▶ DATASET RECORDS:

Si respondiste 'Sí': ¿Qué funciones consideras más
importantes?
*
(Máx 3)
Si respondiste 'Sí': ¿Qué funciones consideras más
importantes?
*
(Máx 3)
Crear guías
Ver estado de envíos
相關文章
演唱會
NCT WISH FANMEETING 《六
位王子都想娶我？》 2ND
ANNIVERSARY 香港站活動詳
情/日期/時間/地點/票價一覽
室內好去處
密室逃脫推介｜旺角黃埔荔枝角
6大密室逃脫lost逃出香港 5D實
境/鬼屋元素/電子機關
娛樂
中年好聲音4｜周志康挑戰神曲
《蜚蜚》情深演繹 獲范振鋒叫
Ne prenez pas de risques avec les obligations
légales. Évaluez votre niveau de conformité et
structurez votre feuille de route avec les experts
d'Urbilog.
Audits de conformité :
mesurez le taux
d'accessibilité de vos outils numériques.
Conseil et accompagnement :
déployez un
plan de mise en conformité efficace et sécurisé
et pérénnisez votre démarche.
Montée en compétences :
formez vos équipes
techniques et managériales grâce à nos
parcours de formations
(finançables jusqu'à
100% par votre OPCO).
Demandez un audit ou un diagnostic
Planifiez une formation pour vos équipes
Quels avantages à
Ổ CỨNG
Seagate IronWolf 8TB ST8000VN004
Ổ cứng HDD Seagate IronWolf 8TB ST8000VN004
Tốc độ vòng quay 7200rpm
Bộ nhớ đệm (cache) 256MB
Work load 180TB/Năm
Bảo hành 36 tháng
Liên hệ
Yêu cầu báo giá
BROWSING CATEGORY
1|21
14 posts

---

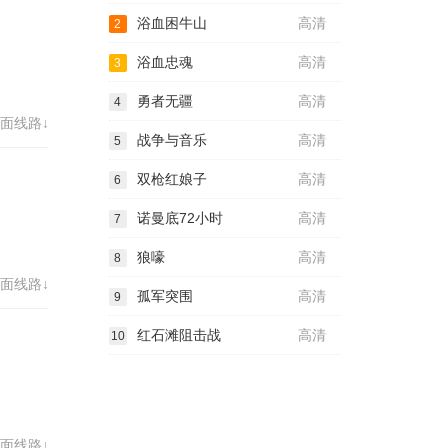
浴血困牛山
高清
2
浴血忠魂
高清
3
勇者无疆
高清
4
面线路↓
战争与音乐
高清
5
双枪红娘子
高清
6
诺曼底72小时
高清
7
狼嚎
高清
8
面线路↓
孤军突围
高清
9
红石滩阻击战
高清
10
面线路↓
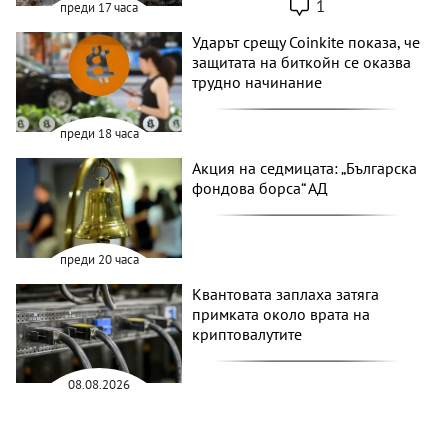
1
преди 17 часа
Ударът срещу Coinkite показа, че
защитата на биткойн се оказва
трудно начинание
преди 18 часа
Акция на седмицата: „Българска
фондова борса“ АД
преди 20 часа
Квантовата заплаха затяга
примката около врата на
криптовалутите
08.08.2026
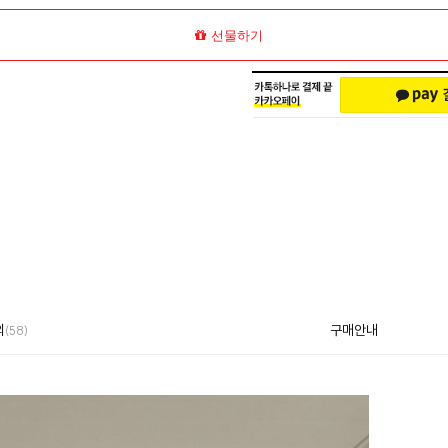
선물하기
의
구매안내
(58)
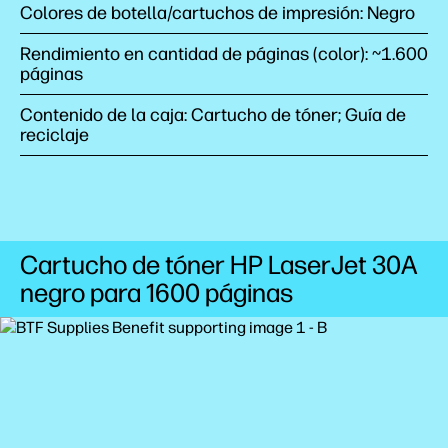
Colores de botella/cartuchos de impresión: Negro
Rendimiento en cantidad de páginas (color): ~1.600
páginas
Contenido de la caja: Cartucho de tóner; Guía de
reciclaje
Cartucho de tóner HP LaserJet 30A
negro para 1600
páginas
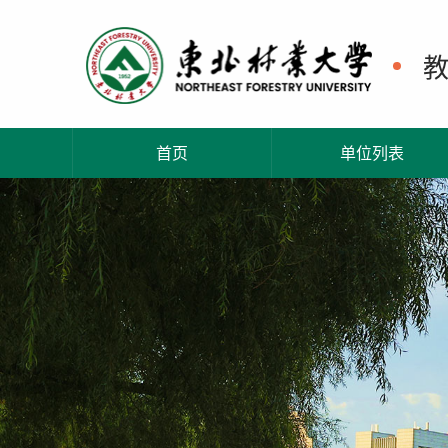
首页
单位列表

▶ YOUR OBJECTIVE: Filter the lines above, keeping each one that contains the string "conformité".

▶ WRITTEN ANSWER:
légales. Évaluez votre niveau de conformité et
Audits de conformité :
plan de mise en conformité efficace et sécurisé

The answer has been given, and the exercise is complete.